Proof of that came through Selkirk’s second try, somewhat against the run of play, as a loose Sturgeon pass to Scott was hacked on by Calum Anderson, who then showed superb footballing skills before diving in for the try.
If this didn’t bring the visitors back into the match, then a third try barely five minutes later certainly did. Winger Callum McNeill got close on the blindside and was slightly unlucky not to have been awarded a penalty try as Marr’s Jardine was yellow-carded for a shirt pull.
Nevertheless, quick thinking from Selkirk scrum-half Jack Hamilton gave McNeill a second go at the line, and a neat pirouette did the job.
The missed conversion kept the deficit at just two points, with Selkirk head coach Scott Wight left frustrated – if not a little bemused – at the fact that his side would almost certainly have entered the final 10 minutes of the match with the lead had the kicks gone over.
As it was, Marr made sure of the bonus point with eight minutes left on the clock, with replacement prop Brandon Sweet crashing over from short range.
Selkirk never got close to scoring after that, and Marr eventually ground out a hard-fought eleventh victory of the season.
“Let’s be honest, Currie have done the best job this season and they’re probably that step ahead of everyone else, but we’re looking at a few things now to improve for next week,” Redpath said. “In a one-off game, for the play-offs, there’s always a chance. But we’re better than the performance we showed today.”
On the other side of the result, Wight was proud of his squad, despite missing a chance of victory. “Key inaccuracies at key moments cost us a lot today, we weren’t clinical enough, but I’m really happy with the performance the boys put in, especially after not playing much rugby recently,” Wigheht said.
“We deserved more out of the game but in the context of the league, a [losing bonus] point might turn out to be really important for us.”

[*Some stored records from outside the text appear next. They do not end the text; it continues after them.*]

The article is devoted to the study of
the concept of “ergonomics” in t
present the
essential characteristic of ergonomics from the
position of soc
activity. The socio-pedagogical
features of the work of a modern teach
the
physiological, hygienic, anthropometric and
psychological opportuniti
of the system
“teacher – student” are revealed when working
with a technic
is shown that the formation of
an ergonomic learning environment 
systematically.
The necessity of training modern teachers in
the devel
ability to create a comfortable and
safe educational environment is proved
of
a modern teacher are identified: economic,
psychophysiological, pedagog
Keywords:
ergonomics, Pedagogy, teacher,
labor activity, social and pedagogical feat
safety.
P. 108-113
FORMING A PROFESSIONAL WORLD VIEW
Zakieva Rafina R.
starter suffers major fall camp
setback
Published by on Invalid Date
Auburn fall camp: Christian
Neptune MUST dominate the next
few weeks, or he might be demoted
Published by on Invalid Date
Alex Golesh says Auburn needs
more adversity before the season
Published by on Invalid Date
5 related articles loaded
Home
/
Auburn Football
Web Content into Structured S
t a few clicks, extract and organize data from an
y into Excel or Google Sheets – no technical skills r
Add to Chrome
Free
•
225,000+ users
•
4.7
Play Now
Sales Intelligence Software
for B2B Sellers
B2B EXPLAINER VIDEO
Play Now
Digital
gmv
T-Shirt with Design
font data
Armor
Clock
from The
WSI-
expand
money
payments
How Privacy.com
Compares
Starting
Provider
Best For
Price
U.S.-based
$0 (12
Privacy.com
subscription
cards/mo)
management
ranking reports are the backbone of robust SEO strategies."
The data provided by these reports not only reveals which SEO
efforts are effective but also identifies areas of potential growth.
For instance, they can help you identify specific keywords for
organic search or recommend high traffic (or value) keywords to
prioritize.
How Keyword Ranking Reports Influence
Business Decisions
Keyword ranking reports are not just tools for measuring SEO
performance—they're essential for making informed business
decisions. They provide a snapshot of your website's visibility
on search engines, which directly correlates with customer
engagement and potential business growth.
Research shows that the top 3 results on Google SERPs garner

Marr: D Steele; G Montgomery, J Shedden, S Bickerstaff, J Scott; C Sturgeon, S Broad; C Miller, B Jardine, W Farquhar, J McLean, K Kirk, J Evans, R Brown, F Grant©. Subs: B Nichol, S Adair, B Sweet, C Inglis, N Calder.
Selkirk: R Cottrell; C McNeill, C Anderson, A Grant-Suttie, A Penman; S Clark, J Hamilton; L Pettie, B Riddell, M Haldane, T Brown, A McColm, R Cook, S McClymont, E MacDougall©. Subs: A Cochrane, J Anderson, R McFadzen, C Young, L Davidson.
Referee: R Campbell
Marr: Tries: Jardine, Scott, Farquhar, Sweet; Cons: Sturgeon; Pens: Sturgeon
Selkirk: Tries: Cottrell, Anderson, McNeill; Pens: Clark
Scoring Sequence (Marr first): 0-3; 5-3; 10-3; 10-8; 13-8 (h-t) 18-8; 20-8; 20-13; 20-18; 25-18.
Yellow cards –
Man-of-the-Match: You could have given this award to the entire Marr pack for their efforts in the second half, but Jamie Shedden’s performance in the loose was breath-taking at times. He nearly went the full distance in the first half to score what would have been one of the tries of the season. His impact around the Marr attack was crucial to getting his side on the front foot.
Talking point: You can’t help but feel sorry for Selkirk out-half Scott Clark. In the warm-up, he slotted every single kick but come game time, the boot was off target. But that’s not the whole story; Selkirk had a real chance to take a scalp only for costly handling errors and indiscipline equally hurt their chances. Conversely, Marr were far more accurate at key moments and, more importantly, were far less wayward off the kicking tee.